Every model produced reasonable suggestions; alignment with expert reasoning was only partial. DeepSeek R1 stood out for clear, context-aware output.
Experts liked clustering settings into Trigger / Preview / Exit, but flagged icon ambiguity and information density. They preferred partial, ghosted avatars and manual triggers, and rejected previews that take control away from the user.
Seven modules connected by APIs, so any piece can be swapped as long as it honours the contract.
The Mixed Reality Toolkit handles complex VR interactions with minimal setup — mostly assigning components to scene elements.
A Rocketbox model with per-interaction animations, adapted on the fly by inverse kinematics and rendered opaque or transparent, full or partial.
Served via LM Studio with temperature 0, top-k 1, top-p 0 so identical inputs give identical suggestions.
The evaluation is expert feedback only. It cannot yet quantify effects on development speed, usability, or how well end users actually learn.
No systematic comparison against rule-based alternatives, and runtime adaptation is not yet validated — treat the advisor as an ideation aid.

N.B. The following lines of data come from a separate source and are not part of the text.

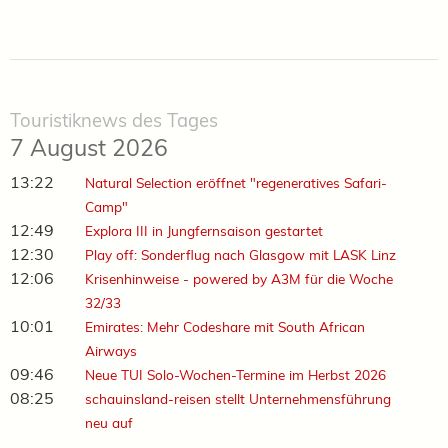
Touristiknews des Tages
7 August 2026
13:22
Natural Selection eröffnet "regeneratives Safari-
Camp"
12:49
Explora III in Jungfernsaison gestartet
12:30
Play off: Sonderflug nach Glasgow mit LASK Linz
12:06
Krisenhinweise - powered by A3M für die Woche
32/33
10:01
Emirates: Mehr Codeshare mit South African
Airways
09:46
Neue TUI Solo-Wochen-Termine im Herbst 2026
08:25
schauinsland-reisen stellt Unternehmensführung
neu auf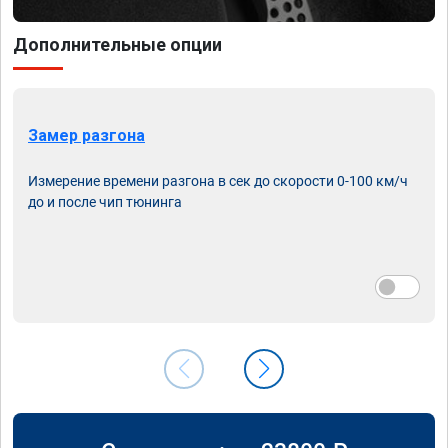
Дополнительные опции
Замер разгона
Измерение времени разгона в сек до скорости 0-100 км/ч
до и после чип тюнинга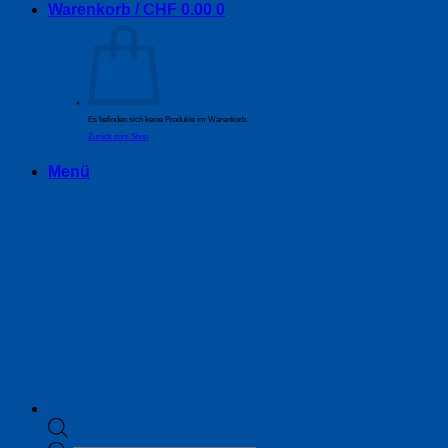
Warenkorb /
CHF
0.00
0
Es befinden sich keine Produkte im Warenkorb.
Zurück zum Shop
Menü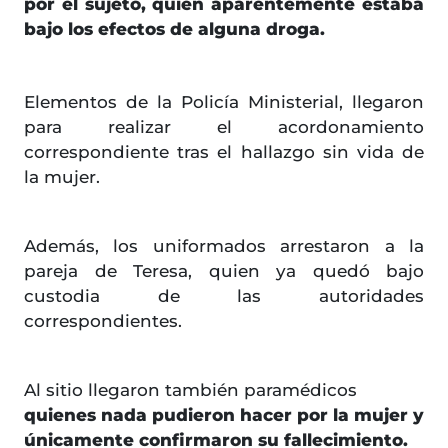
por el sujeto, quien aparentemente estaba
bajo los efectos de alguna droga.
Elementos de la Policía Ministerial, llegaron
para realizar el acordonamiento
correspondiente tras el hallazgo sin vida de
la mujer.
Además, los uniformados arrestaron a la
pareja de Teresa, quien ya quedó bajo
custodia de las autoridades
correspondientes.
Al sitio llegaron también paramédicos
quienes nada pudieron hacer por la mujer y
únicamente confirmaron su fallecimiento.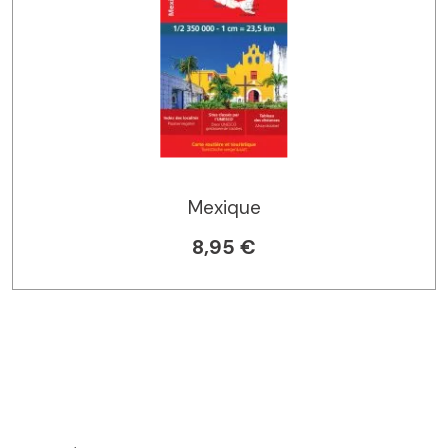
Mexique
8,95 €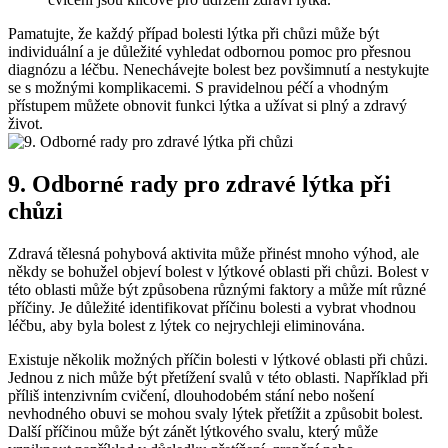
Pamatujte, že každý případ bolesti lýtka při chůzi může být
individuální a je důležité vyhledat odbornou pomoc pro přesnou
diagnózu a léčbu. Nenechávejte bolest bez povšimnutí a nestykujte
se s možnými komplikacemi. S pravidelnou péčí a vhodným
přístupem můžete obnovit funkci lýtka a užívat si plný a zdravý
život.
9. Odborné rady pro zdravé lýtka při
chůzi
Zdravá tělesná pohybová aktivita může přinést mnoho výhod, ale
někdy se bohužel objeví bolest v lýtkové oblasti při chůzi. Bolest v
této oblasti může být způsobena různými faktory a může mít různé
příčiny. Je důležité identifikovat příčinu bolesti a vybrat vhodnou
léčbu, aby byla bolest z lýtek co nejrychleji eliminována.
Existuje několik možných příčin bolesti v lýtkové oblasti při chůzi.
Jednou z nich může být přetížení svalů v této oblasti. Například při
příliš intenzivním cvičení, dlouhodobém stání nebo nošení
nevhodného obuvi se mohou svaly lýtek přetížit a způsobit bolest.
Další příčinou může být zánět lýtkového svalu, který může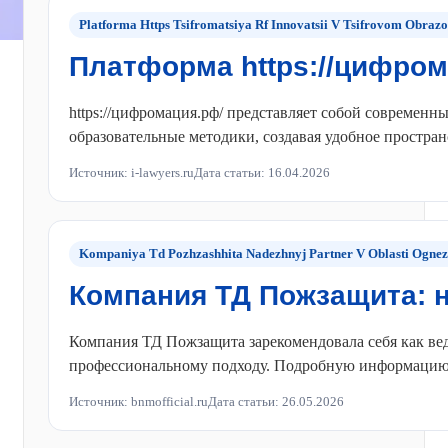
Platforma Https Tsifromatsiya Rf Innovatsii V Tsifrovom Obrazo
Платформа https://цифром
https://цифромация.рф/ представляет собой современ
образовательные методики, создавая удобное простра
Источник: i-lawyers.ru
Дата статьи: 16.04.2026
Kompaniya Td Pozhzashhita Nadezhnyj Partner V Oblasti Ognez
Компания ТД Пожзащита: 
Компания ТД Пожзащита зарекомендовала себя как вед
профессиональному подходу. Подробную информацию о
Источник: bnmofficial.ru
Дата статьи: 26.05.2026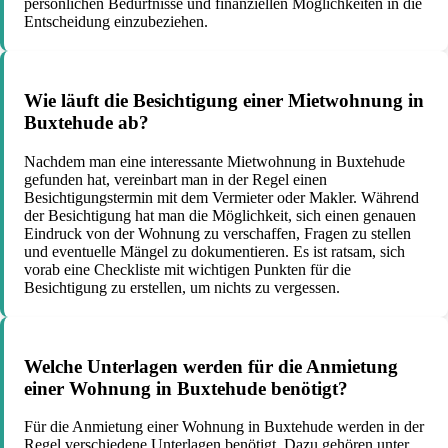
persönlichen Bedürfnisse und finanziellen Möglichkeiten in die
Entscheidung einzubeziehen.
Wie läuft die Besichtigung einer Mietwohnung in
Buxtehude ab?
Nachdem man eine interessante Mietwohnung in Buxtehude
gefunden hat, vereinbart man in der Regel einen
Besichtigungstermin mit dem Vermieter oder Makler. Während
der Besichtigung hat man die Möglichkeit, sich einen genauen
Eindruck von der Wohnung zu verschaffen, Fragen zu stellen
und eventuelle Mängel zu dokumentieren. Es ist ratsam, sich
vorab eine Checkliste mit wichtigen Punkten für die
Besichtigung zu erstellen, um nichts zu vergessen.
Welche Unterlagen werden für die Anmietung
einer Wohnung in Buxtehude benötigt?
Für die Anmietung einer Wohnung in Buxtehude werden in der
Regel verschiedene Unterlagen benötigt. Dazu gehören unter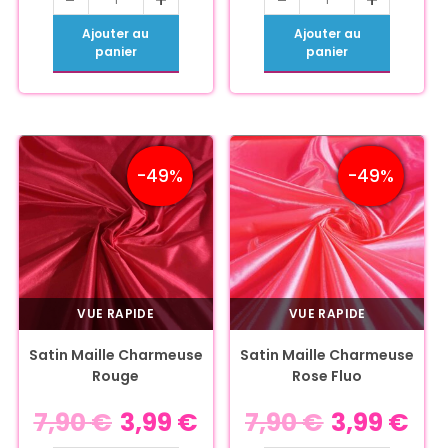
Ajouter au
Ajouter au
panier
panier
-49%
-49%
VUE RAPIDE
VUE RAPIDE
Satin Maille Charmeuse
Satin Maille Charmeuse
Rouge
Rose Fluo
7,90
€
3,99
€
7,90
€
3,99
€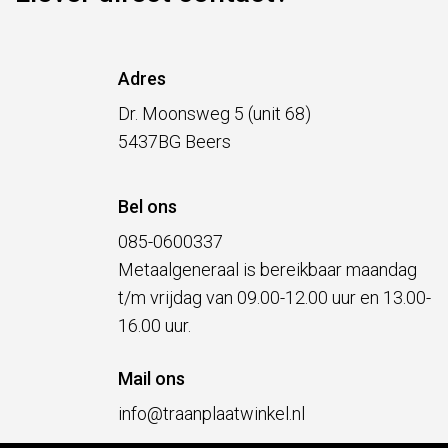
Adres
Dr. Moonsweg 5 (unit 68)
5437BG Beers
Bel ons
085-0600337
Metaalgeneraal is bereikbaar maandag
t/m vrijdag van 09.00-12.00 uur en 13.00-
16.00 uur.
Mail ons
info@traanplaatwinkel.nl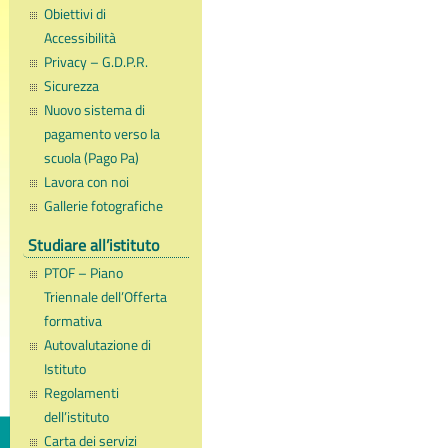
Obiettivi di
Accessibilità
Privacy – G.D.P.R.
Sicurezza
Nuovo sistema di
pagamento verso la
scuola (Pago Pa)
Lavora con noi
Gallerie fotografiche
Studiare all’istituto
PTOF – Piano
Triennale dell’Offerta
formativa
Autovalutazione di
Istituto
Regolamenti
dell’istituto
Carta dei servizi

Audio and haptic modifiers were deliberately left out to go deep on visual cues, so multimodal coverage is incomplete.
The breadth of options can overwhelm. Presets, templates and adaptive interfaces are likely needed for broader audiences.
BeatriXR operationalises a feedforward design space into reusable Trigger / Preview / Exit blocks, lets domain experts author VR guidance from a panel instead of code, and adds an LLM advisor to widen the options they consider — while leaving the final call to them. Early expert feedback is encouraging on both the interface and the AI assistance, especially for novices.